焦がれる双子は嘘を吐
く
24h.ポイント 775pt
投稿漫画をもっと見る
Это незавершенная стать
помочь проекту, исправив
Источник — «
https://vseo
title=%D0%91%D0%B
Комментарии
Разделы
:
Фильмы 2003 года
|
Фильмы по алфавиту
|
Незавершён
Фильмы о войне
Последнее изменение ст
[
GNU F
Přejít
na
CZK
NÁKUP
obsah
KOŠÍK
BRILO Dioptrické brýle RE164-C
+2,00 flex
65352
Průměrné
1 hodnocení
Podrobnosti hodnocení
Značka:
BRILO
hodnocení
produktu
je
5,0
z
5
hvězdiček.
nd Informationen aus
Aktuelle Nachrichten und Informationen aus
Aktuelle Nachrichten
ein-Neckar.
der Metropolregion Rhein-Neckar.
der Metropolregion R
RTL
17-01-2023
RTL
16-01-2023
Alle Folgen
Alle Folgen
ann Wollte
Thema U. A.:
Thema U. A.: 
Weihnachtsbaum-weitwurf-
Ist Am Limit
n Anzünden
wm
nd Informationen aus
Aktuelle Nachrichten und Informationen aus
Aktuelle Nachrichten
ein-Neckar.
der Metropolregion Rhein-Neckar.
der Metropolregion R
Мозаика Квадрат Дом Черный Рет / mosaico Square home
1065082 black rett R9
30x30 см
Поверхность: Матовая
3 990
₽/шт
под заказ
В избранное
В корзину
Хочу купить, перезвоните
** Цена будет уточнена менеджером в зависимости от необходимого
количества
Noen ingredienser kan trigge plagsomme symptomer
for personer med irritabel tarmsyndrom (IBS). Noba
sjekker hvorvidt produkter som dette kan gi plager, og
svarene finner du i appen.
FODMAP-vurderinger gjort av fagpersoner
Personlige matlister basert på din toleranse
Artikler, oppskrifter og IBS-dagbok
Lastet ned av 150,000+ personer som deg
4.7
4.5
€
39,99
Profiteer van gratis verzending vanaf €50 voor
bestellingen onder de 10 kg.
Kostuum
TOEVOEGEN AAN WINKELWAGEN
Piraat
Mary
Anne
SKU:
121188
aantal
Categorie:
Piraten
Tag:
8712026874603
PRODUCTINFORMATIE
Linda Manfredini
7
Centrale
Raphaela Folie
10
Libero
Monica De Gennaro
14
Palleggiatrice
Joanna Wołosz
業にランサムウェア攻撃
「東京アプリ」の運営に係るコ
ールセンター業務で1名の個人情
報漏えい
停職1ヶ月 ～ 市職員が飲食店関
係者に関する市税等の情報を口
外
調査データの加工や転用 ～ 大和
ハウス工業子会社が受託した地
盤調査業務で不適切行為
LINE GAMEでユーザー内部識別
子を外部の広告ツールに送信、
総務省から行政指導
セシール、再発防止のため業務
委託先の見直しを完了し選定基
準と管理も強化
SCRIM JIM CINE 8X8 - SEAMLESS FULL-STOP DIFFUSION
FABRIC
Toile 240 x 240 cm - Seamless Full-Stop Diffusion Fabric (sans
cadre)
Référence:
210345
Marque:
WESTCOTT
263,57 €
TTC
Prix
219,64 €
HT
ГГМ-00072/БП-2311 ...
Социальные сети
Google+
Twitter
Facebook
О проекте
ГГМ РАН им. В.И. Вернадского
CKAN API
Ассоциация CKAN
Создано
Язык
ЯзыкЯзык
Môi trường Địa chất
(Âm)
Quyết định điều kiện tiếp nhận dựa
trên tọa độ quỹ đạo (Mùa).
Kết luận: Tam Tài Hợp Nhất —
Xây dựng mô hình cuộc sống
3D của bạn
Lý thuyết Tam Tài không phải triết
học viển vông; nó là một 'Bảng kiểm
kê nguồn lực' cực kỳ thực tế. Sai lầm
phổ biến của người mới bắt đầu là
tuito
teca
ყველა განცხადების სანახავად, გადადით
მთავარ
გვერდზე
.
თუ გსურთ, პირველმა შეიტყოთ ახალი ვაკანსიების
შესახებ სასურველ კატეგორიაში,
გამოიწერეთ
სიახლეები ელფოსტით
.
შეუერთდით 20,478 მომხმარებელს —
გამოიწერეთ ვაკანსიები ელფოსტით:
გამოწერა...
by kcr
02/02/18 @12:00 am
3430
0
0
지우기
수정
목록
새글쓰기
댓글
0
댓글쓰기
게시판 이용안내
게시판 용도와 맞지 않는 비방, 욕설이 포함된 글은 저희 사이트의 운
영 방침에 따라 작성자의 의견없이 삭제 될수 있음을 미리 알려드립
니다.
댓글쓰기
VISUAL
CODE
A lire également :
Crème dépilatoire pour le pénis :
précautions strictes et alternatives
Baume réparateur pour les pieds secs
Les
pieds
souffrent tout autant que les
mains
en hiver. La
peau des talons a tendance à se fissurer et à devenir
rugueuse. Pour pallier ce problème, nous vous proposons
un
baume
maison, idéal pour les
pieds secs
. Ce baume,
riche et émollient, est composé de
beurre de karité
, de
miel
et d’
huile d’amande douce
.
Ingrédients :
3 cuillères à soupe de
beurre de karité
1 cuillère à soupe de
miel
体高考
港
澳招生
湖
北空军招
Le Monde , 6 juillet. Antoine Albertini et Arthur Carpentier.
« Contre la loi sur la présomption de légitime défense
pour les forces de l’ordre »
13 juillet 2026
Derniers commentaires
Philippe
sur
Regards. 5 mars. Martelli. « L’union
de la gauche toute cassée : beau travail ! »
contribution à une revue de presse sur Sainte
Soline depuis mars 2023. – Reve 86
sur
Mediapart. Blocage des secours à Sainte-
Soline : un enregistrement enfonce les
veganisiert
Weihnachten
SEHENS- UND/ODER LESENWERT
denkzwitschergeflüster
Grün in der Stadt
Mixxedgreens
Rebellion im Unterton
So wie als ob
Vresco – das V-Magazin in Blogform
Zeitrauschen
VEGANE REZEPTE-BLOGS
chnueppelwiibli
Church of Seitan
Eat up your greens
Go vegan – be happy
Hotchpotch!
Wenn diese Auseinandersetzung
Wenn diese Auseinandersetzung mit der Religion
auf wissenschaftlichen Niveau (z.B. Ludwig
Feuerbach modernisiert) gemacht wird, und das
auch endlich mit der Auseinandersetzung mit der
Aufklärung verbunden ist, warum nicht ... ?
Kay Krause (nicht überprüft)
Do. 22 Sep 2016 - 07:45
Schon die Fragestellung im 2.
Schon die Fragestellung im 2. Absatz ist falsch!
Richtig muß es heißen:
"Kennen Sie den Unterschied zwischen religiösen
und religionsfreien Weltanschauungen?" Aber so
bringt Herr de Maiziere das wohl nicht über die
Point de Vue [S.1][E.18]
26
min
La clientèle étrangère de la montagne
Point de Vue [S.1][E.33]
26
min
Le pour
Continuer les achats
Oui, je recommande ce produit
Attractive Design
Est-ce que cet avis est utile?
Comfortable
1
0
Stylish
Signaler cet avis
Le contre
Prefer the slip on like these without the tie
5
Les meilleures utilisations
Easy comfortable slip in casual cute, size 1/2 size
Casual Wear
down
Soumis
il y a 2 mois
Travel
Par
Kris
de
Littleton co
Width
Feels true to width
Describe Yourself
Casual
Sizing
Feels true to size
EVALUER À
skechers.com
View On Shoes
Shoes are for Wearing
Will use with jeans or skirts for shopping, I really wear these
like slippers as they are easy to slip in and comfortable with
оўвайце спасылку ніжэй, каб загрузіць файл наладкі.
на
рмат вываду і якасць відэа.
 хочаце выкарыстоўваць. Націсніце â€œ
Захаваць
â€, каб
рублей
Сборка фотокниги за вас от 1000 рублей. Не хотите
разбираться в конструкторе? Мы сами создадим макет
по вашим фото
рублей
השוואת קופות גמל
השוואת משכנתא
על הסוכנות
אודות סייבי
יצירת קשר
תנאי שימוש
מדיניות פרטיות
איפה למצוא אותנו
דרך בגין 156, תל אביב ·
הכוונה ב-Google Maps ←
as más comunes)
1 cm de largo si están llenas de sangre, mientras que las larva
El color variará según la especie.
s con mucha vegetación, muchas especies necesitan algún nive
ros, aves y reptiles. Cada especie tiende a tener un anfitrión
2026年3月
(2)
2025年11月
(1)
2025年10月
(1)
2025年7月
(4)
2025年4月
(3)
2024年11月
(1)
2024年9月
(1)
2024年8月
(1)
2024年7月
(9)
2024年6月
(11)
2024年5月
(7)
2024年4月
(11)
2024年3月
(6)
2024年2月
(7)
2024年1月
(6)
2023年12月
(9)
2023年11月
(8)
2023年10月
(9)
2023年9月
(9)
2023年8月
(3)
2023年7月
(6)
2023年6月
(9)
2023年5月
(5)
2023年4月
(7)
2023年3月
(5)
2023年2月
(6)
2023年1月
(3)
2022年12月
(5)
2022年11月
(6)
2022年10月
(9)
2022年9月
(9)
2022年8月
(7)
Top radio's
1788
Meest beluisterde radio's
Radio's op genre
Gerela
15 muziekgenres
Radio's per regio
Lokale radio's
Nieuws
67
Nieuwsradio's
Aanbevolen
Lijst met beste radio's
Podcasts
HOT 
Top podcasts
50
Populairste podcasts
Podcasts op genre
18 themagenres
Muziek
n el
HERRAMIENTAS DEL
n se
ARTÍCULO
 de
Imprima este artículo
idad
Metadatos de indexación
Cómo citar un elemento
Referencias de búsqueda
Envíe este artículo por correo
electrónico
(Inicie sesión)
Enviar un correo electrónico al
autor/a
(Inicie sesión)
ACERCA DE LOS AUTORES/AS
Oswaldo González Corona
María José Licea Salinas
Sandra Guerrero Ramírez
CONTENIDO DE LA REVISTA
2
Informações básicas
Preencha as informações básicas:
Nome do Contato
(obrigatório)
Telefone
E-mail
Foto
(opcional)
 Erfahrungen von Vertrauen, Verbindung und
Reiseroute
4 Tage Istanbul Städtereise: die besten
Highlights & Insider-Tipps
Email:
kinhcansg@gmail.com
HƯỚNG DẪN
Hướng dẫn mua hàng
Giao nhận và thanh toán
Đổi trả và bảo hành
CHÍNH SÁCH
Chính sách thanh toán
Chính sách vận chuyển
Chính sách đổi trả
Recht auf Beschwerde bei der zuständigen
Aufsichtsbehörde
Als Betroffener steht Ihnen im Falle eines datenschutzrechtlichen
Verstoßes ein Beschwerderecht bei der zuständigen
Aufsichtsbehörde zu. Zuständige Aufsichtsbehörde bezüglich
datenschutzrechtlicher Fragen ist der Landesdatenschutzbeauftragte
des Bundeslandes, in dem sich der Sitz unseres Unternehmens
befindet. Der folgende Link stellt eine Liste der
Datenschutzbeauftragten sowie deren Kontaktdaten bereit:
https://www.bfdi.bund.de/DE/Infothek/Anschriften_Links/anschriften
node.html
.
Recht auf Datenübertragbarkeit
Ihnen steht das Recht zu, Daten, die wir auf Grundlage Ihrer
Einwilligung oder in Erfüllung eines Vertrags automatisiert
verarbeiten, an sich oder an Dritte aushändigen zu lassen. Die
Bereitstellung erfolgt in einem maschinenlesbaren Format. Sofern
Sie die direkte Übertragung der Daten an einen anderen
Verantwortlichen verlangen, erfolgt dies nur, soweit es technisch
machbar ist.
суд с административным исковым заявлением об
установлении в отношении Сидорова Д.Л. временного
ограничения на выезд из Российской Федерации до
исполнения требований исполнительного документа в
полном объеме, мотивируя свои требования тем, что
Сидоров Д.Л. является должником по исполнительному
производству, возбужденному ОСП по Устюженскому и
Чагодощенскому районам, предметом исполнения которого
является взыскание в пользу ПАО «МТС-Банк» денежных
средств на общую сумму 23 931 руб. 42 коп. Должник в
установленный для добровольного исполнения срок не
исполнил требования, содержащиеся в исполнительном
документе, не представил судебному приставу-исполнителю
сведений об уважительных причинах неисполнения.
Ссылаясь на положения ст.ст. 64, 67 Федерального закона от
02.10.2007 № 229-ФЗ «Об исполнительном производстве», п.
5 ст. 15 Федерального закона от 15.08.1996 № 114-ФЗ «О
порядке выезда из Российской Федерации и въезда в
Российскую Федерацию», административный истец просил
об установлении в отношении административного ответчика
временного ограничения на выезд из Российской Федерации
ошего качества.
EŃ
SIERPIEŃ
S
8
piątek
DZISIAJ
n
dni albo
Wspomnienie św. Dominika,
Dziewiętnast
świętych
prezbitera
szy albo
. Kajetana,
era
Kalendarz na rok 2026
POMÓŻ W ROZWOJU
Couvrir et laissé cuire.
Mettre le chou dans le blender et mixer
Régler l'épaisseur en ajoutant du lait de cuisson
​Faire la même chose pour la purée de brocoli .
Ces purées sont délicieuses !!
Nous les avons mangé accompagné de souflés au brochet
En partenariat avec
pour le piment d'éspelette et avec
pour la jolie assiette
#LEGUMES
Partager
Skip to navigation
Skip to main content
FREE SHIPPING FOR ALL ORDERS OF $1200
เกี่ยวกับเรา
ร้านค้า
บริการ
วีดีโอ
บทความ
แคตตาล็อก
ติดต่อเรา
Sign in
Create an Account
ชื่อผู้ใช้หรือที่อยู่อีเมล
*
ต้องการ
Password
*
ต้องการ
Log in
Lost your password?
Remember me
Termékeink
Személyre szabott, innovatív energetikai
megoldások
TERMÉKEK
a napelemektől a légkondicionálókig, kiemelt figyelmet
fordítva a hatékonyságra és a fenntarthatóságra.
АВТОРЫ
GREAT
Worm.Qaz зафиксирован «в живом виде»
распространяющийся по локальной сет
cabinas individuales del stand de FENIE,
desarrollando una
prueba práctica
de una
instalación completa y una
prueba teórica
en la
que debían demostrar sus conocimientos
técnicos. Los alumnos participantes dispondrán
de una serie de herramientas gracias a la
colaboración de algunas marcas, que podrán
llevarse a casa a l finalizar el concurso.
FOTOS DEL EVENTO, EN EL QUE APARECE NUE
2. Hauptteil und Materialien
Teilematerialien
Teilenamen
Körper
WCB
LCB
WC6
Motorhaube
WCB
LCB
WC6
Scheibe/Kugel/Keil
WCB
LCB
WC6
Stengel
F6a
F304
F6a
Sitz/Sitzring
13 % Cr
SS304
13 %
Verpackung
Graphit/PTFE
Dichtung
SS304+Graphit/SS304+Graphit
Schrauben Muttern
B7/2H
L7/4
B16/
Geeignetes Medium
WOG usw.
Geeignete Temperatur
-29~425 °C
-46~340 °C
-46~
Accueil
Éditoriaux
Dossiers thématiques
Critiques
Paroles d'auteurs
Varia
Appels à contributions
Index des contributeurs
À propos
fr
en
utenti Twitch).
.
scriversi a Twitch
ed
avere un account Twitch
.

^^^^^^^^^^^^^^^^

Requirement
After locating the line with "ГГМ-00072/БП-2311 ..." above, return that line and every later line through the one with "SEHENS- UND/ODER LESENWERT", word for word and with nothing else.

Written answer
ГГМ-00072/БП-2311 ...
Социальные сети
Google+
Twitter
Facebook
О проекте
ГГМ РАН им. В.И. Вернадского
CKAN API
Ассоциация CKAN
Создано
Язык
ЯзыкЯзык
Môi trường Địa chất
(Âm)
Quyết định điều kiện tiếp nhận dựa
trên tọa độ quỹ đạo (Mùa).
Kết luận: Tam Tài Hợp Nhất —
Xây dựng mô hình cuộc sống
3D của bạn
Lý thuyết Tam Tài không phải triết
học viển vông; nó là một 'Bảng kiểm
kê nguồn lực' cực kỳ thực tế. Sai lầm
phổ biến của người mới bắt đầu là
tuito
teca
ყველა განცხადების სანახავად, გადადით
მთავარ
გვერდზე
.
თუ გსურთ, პირველმა შეიტყოთ ახალი ვაკანსიების
შესახებ სასურველ კატეგორიაში,
გამოიწერეთ
სიახლეები ელფოსტით
.
შეუერთდით 20,478 მომხმარებელს —
გამოიწერეთ ვაკანსიები ელფოსტით:
გამოწერა...
by kcr
02/02/18 @12:00 am
3430
0
0
지우기
수정
목록
새글쓰기
댓글
0
댓글쓰기
게시판 이용안내
게시판 용도와 맞지 않는 비방, 욕설이 포함된 글은 저희 사이트의 운
영 방침에 따라 작성자의 의견없이 삭제 될수 있음을 미리 알려드립
니다.
댓글쓰기
VISUAL
CODE
A lire également :
Crème dépilatoire pour le pénis :
précautions strictes et alternatives
Baume réparateur pour les pieds secs
Les
pieds
souffrent tout autant que les
mains
en hiver. La
peau des talons a tendance à se fissurer et à devenir
rugueuse. Pour pallier ce problème, nous vous proposons
un
baume
maison, idéal pour les
pieds secs
. Ce baume,
riche et émollient, est composé de
beurre de karité
, de
miel
et d’
huile d’amande douce
.
Ingrédients :
3 cuillères à soupe de
beurre de karité
1 cuillère à soupe de
miel
体高考
港
澳招生
湖
北空军招
Le Monde , 6 juillet. Antoine Albertini et Arthur Carpentier.
« Contre la loi sur la présomption de légitime défense
pour les forces de l’ordre »
13 juillet 2026
Derniers commentaires
Philippe
sur
Regards. 5 mars. Martelli. « L’union
de la gauche toute cassée : beau travail ! »
contribution à une revue de presse sur Sainte
Soline depuis mars 2023. – Reve 86
sur
Mediapart. Blocage des secours à Sainte-
Soline : un enregistrement enfonce les
veganisiert
Weihnachten
SEHENS- UND/ODER LESENWERT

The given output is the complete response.